Rezension zu "Flügel aus Papier" von Marcin Szczygielski

Rafals Odyssee
HEIDIZvor einem Jahr

Diese berührende Geschichte erzählt von bzw. wird vom Protagonisten Rafal erzählt, der mit seinem Großvater im Warschauer Ghetto des Jahres 1942 lebt. In Not und Elend hausen die beiden in einer kargen Wohnung, müssen dann aber aus dieser flüchten und der Großvater schafft es, es seinem Enkel zu ermöglichen, aus dem Ghetto geschmuggelt zu werden. Zwei Kinder lernt Rafal kennen. Sie tauchen gemeinsam unter und planen die Flucht .....

Der Schluss ist ein genialer, hätte man besser nicht wählen können. Ich möchte mich dazu nicht äußern, um die Spannung nicht zu nehmen. Lest selbst, Marcin Szczygielski hat ein wahres Meisterwerk geschaffen.
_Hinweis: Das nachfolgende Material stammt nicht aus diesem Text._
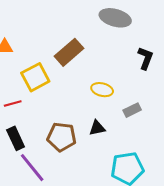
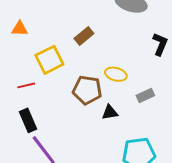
brown rectangle: (69, 52) -> (84, 36), size x0.7
brown pentagon: (62, 137) -> (87, 90), moved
Mich hat das Buch sehr berührt. Dass es aus Sicht des Jungen zu lesen ist, fand ich sehr gut gelungen. So kann man sich perfekt in die Handllung und die Gefühlswelt Rafals hinein versetzen. Das, was ihm passiert, was sein Leben mit dem Großvater im Ghetto ausmachte, das bisschen Normalität, was man sich erhielt, dass sein Großvater musizierte, um die beiden am Leben zu erhalten, dann sein Instrument verkaufte, um dem Enkel die Flucht zu ermöglich, all das hat mich emotional gefangen genommen. Authentisch lebendig geschrieben, war es während des Lesens, als wäre ich dabei gewesen.

Gelungener Roman !!!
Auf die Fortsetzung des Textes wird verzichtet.